> [Your objective] For the records that follow, please set down exactly the lines between the one holding "luôn ít hơn" and the one holding "tích. D. Sông", inclusive, and only those.

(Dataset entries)
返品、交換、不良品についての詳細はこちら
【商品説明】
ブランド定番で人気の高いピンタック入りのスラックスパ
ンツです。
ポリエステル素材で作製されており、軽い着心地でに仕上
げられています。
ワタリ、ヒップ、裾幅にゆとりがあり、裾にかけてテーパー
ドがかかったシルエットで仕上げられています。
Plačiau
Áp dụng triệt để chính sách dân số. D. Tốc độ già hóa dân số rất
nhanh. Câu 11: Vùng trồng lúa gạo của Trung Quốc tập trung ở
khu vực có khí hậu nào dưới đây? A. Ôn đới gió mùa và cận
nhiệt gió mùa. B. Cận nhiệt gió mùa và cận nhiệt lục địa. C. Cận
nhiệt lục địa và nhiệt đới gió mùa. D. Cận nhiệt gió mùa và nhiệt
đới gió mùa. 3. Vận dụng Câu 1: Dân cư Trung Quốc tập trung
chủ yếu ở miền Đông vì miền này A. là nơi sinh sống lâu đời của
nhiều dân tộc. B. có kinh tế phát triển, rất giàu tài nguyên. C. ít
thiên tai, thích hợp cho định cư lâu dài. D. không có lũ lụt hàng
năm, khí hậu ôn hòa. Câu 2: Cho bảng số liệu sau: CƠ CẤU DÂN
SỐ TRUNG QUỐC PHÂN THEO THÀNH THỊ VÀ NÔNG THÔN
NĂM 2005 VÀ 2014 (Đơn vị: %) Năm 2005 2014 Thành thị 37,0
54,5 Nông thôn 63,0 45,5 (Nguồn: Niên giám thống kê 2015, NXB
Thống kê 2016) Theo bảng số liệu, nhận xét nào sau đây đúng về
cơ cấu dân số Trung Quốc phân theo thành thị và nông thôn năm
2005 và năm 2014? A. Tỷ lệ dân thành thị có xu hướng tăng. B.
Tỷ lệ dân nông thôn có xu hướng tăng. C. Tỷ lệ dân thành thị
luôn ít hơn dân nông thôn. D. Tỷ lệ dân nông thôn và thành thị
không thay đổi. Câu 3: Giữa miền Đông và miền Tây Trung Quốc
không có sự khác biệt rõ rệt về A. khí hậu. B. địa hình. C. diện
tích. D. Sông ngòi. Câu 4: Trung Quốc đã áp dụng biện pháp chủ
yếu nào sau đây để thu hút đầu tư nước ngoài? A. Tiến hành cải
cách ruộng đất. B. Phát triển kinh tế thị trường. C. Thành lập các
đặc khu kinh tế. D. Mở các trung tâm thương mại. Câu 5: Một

> [The answer]
luôn ít hơn dân nông thôn. D. Tỷ lệ dân nông thôn và thành thị
không thay đổi. Câu 3: Giữa miền Đông và miền Tây Trung Quốc
không có sự khác biệt rõ rệt về A. khí hậu. B. địa hình. C. diện
tích. D. Sông ngòi. Câu 4: Trung Quốc đã áp dụng biện pháp chủ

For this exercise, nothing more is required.